Thus it would appear that before this particular claim can be said to have been sustained it must be shown that a radical change has rendered the restrictions inoperative. This we cannot find from the evidence.
The defendant Maronite Club asserts that it is not bound by the Vaughn restrictions because it had no notice thereof.
"We have no difficulty in concluding from the evidence that this defendant did have that notice provided by law which charges it with knowledge of the Vaughn restrictions. However, even in the absence of notice of such restrictions, still it is bound by the notice which admittedly it had of the Wright restrictions in so far as the same applied to its land.
We come now to a consideration of the claim that the restrictions are, as they relate to houses of worship, vio-lative of the Constitutions of the United States and of Ohio.
Zoning is the exercise of police power regulating and controlling the uses of real property. Restrictive covenants, with which we are here dealing, and which, of course, purport to control the use of real property are in the nature of private zoning or zoning by contract.
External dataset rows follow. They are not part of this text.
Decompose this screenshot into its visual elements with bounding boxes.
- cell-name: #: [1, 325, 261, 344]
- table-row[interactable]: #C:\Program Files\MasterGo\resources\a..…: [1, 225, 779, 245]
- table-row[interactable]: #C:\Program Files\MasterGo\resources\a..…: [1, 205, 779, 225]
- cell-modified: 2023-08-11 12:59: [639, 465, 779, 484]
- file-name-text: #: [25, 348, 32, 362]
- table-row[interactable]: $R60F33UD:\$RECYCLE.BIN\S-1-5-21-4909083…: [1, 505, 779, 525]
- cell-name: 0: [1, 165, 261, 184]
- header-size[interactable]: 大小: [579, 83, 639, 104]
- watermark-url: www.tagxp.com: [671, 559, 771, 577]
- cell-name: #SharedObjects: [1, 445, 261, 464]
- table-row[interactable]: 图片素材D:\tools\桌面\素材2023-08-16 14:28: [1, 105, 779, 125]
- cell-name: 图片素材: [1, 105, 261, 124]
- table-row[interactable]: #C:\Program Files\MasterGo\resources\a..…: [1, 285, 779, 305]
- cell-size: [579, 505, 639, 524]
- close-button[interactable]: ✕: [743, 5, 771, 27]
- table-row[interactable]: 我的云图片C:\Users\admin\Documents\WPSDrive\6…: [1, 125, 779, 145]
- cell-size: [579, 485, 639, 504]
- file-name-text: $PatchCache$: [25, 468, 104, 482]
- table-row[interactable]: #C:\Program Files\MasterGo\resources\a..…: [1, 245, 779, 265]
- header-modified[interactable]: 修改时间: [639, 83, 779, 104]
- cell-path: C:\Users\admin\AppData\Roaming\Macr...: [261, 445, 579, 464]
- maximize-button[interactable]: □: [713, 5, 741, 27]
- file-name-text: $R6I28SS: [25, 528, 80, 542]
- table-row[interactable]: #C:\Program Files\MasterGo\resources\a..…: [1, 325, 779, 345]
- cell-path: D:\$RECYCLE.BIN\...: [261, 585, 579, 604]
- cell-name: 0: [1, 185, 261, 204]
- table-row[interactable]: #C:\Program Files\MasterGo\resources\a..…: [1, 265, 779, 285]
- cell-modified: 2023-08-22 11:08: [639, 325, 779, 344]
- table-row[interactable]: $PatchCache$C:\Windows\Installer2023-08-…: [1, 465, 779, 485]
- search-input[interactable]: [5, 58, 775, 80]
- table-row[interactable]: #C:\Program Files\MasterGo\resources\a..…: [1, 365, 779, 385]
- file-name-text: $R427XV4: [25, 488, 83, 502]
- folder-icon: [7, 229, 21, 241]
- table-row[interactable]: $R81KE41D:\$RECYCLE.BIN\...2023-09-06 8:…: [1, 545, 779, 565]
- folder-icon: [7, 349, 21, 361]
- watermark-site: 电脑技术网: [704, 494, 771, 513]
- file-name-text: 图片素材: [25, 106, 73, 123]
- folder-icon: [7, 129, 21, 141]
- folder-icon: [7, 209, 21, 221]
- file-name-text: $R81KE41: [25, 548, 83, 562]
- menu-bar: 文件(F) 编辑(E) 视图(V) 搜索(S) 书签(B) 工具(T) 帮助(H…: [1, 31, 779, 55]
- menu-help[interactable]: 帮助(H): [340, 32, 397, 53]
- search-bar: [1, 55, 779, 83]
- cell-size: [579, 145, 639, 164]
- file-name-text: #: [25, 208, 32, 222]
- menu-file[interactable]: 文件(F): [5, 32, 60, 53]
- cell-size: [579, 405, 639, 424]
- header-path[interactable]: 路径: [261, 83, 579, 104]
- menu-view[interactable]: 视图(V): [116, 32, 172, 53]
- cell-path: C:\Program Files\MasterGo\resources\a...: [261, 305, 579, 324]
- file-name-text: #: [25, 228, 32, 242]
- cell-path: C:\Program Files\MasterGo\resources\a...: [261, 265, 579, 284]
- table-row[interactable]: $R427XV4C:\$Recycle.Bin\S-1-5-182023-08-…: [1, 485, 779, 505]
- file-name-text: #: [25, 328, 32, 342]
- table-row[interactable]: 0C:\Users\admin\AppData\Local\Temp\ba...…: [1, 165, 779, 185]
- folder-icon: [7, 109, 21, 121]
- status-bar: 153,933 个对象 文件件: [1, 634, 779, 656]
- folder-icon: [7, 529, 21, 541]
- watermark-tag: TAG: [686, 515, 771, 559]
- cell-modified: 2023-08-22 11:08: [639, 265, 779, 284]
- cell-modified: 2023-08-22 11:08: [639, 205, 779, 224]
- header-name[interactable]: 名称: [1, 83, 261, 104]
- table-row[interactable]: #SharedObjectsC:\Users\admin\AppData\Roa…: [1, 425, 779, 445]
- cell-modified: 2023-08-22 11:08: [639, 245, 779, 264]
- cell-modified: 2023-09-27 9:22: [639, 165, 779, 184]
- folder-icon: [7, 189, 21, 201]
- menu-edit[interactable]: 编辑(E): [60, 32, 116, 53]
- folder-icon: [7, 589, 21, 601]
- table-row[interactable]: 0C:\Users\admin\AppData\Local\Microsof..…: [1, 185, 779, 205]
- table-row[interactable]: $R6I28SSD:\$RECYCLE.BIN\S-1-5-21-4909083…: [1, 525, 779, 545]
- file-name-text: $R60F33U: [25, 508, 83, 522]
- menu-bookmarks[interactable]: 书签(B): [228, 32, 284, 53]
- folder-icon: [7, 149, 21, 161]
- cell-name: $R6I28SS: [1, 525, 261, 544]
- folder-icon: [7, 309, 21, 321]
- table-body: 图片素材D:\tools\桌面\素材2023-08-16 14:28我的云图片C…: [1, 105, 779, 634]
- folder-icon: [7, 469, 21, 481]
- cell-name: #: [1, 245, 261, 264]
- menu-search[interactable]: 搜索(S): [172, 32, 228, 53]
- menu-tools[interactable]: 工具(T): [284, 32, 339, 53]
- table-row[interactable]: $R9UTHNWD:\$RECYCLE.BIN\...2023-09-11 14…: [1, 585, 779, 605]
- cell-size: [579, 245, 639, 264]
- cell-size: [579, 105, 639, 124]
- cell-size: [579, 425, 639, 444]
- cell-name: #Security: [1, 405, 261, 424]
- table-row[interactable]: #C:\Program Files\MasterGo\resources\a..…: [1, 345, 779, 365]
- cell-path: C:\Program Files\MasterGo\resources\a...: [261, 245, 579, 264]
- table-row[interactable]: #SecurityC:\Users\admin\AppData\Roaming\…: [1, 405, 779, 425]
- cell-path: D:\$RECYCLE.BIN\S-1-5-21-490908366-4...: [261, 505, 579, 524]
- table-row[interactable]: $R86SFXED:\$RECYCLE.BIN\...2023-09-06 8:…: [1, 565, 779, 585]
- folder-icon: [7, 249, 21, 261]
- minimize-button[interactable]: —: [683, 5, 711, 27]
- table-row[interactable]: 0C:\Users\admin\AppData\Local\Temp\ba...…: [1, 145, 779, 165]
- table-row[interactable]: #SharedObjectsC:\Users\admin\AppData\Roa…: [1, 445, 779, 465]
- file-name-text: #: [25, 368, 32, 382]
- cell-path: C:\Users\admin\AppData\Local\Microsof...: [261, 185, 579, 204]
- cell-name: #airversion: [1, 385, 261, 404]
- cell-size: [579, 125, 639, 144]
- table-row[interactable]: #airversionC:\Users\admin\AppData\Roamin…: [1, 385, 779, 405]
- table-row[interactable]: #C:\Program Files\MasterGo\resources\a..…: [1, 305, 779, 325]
Restrictive covenants do not supersede or in any way affect the requirements of a zoning ordinance. They may *73be less restrictive than the ordinance and, if so, the ordinance prevails and if the restrictive covenant is more restrictive than the ordinance the covenant prevails but, in either case, the ordinance is enforceable. The ordinance cannot abrogate or impair or enlarge the effect of a restrictive covenant and a valid covenant is not terminated or nullified by the enactment of a zoning ordinance nor is the validity of a restriction thereby affected (See 20 American Jurisprudence 2d 837 and 838).
It would follow, however, that if a zoning ordinance is, in its operation, unconstitutional, a restrictive covenant in the same area having the same effect would likewise be unconstitutional.
In Shelley v. Kraemer, 334 U. S. 1, the court declared:
“That the action of state courts and of judicial officers in their official capacities is to be regarded as action of the state, within the meaning of the 14th Amendment * *
Therefore, if this court were to enforce (by declaratory judgment) the restrictive covenants here we would be engaging in state action.
In a majority of the states, churches cannot be wholly excluded from residential districts (through zoning legislation) because the courts have held that, under the circumstances, such exclusion amounts to unfair discrimination and, in any event, is contrary to the public welfare as a general rule, thus being an arbitrary and unauthorized exercise of the police power by the local authorities. See 81 Harvard Law Review 338, and the citations referred to therein.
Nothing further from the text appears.